In the interest of truth in reporting I revised the title yet again-I had to go to Lowes today in order to get some nails, a couple of 2x4s, and some screws.  It's basically done at this point-I just need to fill it with wood and do some tweaking here and there.  My father-in-law gave me some ice shield to use as roofing material, so I need to get that on too.  All in all, not bad for $50:


----------



## wood spliter (Oct 4, 2010)

It looks great!


----------



## firefighterjake (Oct 4, 2010)

Cheap is good . . . but I do have a question . . . are you leaving the "trap door" in the floor of the shed for a reason or are you going to leave it there as a burglar deterrent (i.e. thief sneaks into your woodshed late at night to pilfer some pine, doesn't know about the hole in the floor and voila -- you end up with a thief with a badly sprained ankle?  )


----------



## Badfish740 (Oct 4, 2010)

firefighterjake said:
			
		

> Cheap is good . . . but I do have a question . . . are you leaving the "trap door" in the floor of the shed for a reason or are you going to leave it there as a burglar deterrent (i.e. thief sneaks into your woodshed late at night to pilfer some pine, doesn't know about the hole in the floor and voila -- you end up with a thief with a badly sprained ankle?  )
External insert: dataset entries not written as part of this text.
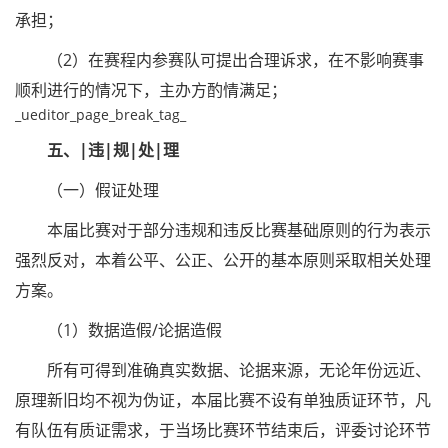
承担；
（2）在赛程内参赛队可提出合理诉求，在不影响赛事
顺利进行的情况下，主办方酌情满足；
_ueditor_page_break_tag_
五、|违|规|处|理
（一）假证处理
本届比赛对于部分违规和违反比赛基础原则的行为表示
强烈反对，本着公平、公正、公开的基本原则采取相关处理
方案。
（1）数据造假/论据造假
所有可得到准确真实数据、论据来源，无论年份远近、
原理新旧均不视为伪证，本届比赛不设有单独质证环节，凡
有队伍有质证需求，于当场比赛环节结束后，评委讨论环节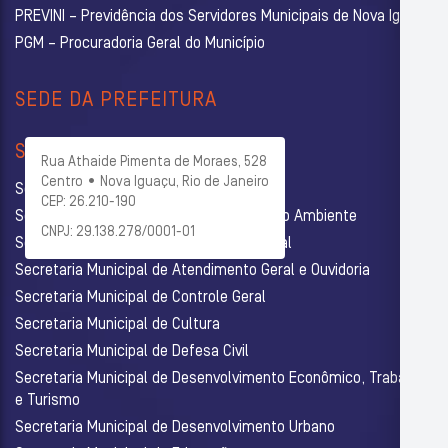
PREVINI – Previdência dos Servidores Municipais de Nova Iguaçu
PGM – Procuradoria Geral do Município
SEDE DA PREFEITURA
SECRETARIAS
Rua Athaide Pimenta de Moraes, 528
Centro • Nova Iguaçu, Rio de Janeiro
Secretaria Municipal de Administração
CEP: 26.210-190
Secretaria Municipal de Agricultura e Meio Ambiente
CNPJ: 29.138.278/0001-01
Secretaria Municipal de Assistência Social
Secretaria Municipal de Atendimento Geral e Ouvidoria
Secretaria Municipal de Controle Geral
Secretaria Municipal de Cultura
Secretaria Municipal de Defesa Civil
Secretaria Municipal de Desenvolvimento Econômico, Trabalho
e Turismo
Secretaria Municipal de Desenvolvimento Urbano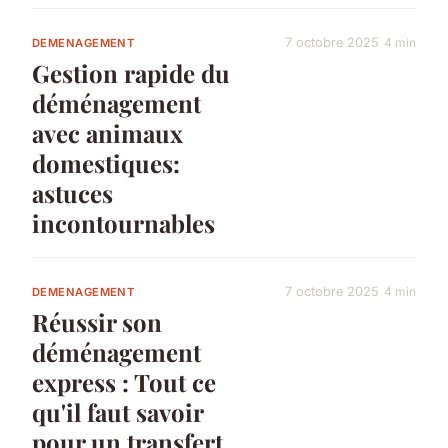
7 octobre 2025
4 min
DEMENAGEMENT
Gestion rapide du
déménagement
avec animaux
domestiques:
astuces
incontournables
7 octobre 2025
4 min
DEMENAGEMENT
Réussir son
déménagement
express : Tout ce
qu'il faut savoir
pour un transfert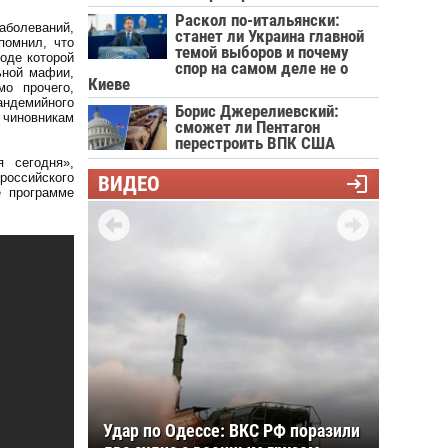
Раскол по-итальянски:
аболеваний,
станет ли Украина главной
помнил, что
темой выборов и почему
ходе которой
спор на самом деле не о
ьной мафии,
Киеве
мо прочего,
андемийного
Борис Джерелиевский:
чиновникам
сможет ли Пентагон
перестроить ВПК США
 сегодня»,
оссийского
ВИДЕО
е программе
Удар по Одессе: ВКС РФ поразили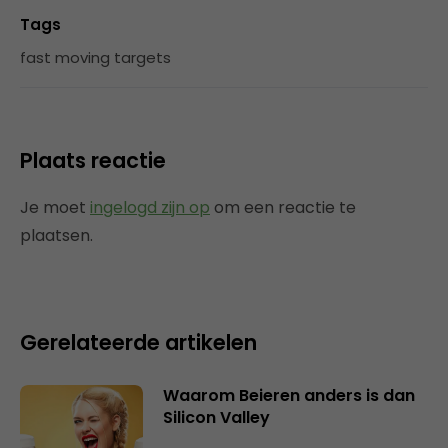
Tags
fast moving targets
Plaats reactie
Je moet
ingelogd zijn op
om een reactie te
plaatsen.
Gerelateerde artikelen
Waarom Beieren anders is dan
Silicon Valley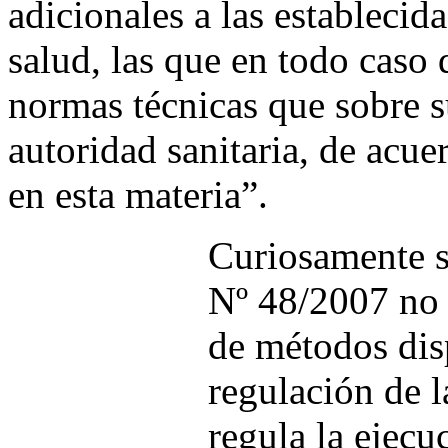
adicionales a las establecid
salud, las que en todo caso 
normas técnicas que sobre s
autoridad sanitaria, de acue
en esta materia”.
Curiosamente s
Nº 48/2007 no 
de métodos disp
regulación de l
regula la ejecu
Hehe...that was just me getting desperate.  It's harder than you think to find a number of pallets of uniform size when you're scrounging for them.  I ended up using that one because it was the right length/width despite the damage.  Luckily I have no shortage of other pallets to cannibalize from.  I'm going to start filling it up this week-roofing material will go on over the weekend.  Maybe at some point during the winter if I get bored and have a few extra $$$ laying around I'll pick up some of that OSB that's faced on one side with a T-111 pattern-it even comes primed.  The shed doesn't look half bad now, but the siding might even make it look I bought it   Thanks for all of the comments-here's to a stress free year of going outside and grabbing a nice dry split-no wrestling with snow covered plastic required


----------



## firefighterjake (Oct 4, 2010)

Badfish740 said:
			
		

> firefighterjake said:
> 
> 
> 
> ...



Kinda figured you would get that fixed before you stepped in it yourself . . . and yeah . . . nothing beats a good woodshed (well maybe a good, cheap woodshed) . . . I can't tell you how much joy it brings me to see a fully-loaded woodshed and knowing that I will be able to pull out dry wood in middle of a raging snow storm or late Fall rain and not have to deal with blue tarps or get snow covered or soaking wet in the process.


----------



## blowell (Oct 7, 2010)

I like it - nice size.


----------